My first love, musically speaking, was the sound of boogie woogie piano. Although I first heard it practiced on commercial records by the white swing bands of the Forties, I soon discovered Albert Ammons and Pete Johnson; and to this day I still find Ammons' Blue Note recordings and the Ammons/Johnson duets very moving. From that point it was a natural progression to the records of Ammons and Johnson backing Joe Turner, Sippie Wallace and others; The Bluebird label recordings of Bob Call and Big Maceo (the latter in my opinion the only player to rank with Ammons); Milt Buckner with the unbelievable Lionel Hampton (in the late Forties); the bands of New Orleans pianists Fats Domino and Amos Milburn; Sammy Price backing blues and gospel artists for U.S. Decca; and the great R&B artists of the Fifties, such as Wynonie Harris and Louis Jordan - in whose bands the pianos played eight to the bar and the saxes ruled.
I dreamt of one day organizing a band with these influences. When I first met Brian Jones in 1962, he said that he wanted to form a rhythm & blues band; and I had hoped that he had a Wynonie Harris sort of thing in mind. I was a little disappointed at the time that his idea of R&B was Slim Harpo, Jimmy Reed and Muddy Waters - styles that did not always leave too much space for pianos and tenor saxes.

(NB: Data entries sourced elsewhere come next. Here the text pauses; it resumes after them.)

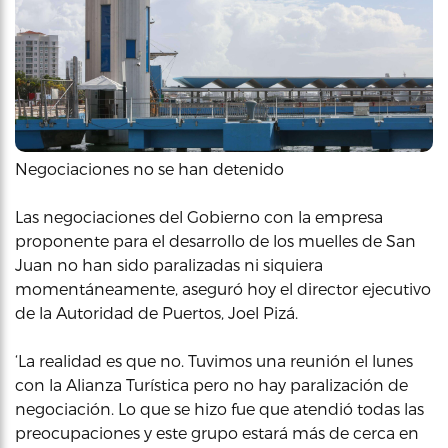
Negociaciones no se han detenido
Las negociaciones del Gobierno con la empresa
proponente para el desarrollo de los muelles de San
Juan no han sido paralizadas ni siquiera
momentáneamente, aseguró hoy el director ejecutivo
de la Autoridad de Puertos, Joel Pizá.
‘La realidad es que no. Tuvimos una reunión el lunes
con la Alianza Turística pero no hay paralización de
negociación. Lo que se hizo fue que atendió todas las
preocupaciones y este grupo estará más de cerca en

The idea of a boogie woogie band was forgotten until 1978, when some of England's best musicians celebrated the 50th anniversary of boogie woogie, a term which had first appeared on a record label in 1928 ("Pinetop's Boogie Woogie"). The first concert was largely instrumental, but was successful; and the formula was repeated, while giving more freedom to the horns and introducing vocals from Alexis Korner - and later from Danny Adler and others. Working by necessity from a pool of musicians, we arrived at Rocket 88, a band with the best horn players in Europe, a very powerful rhythm section, and the only boogie woogie piano team in the world.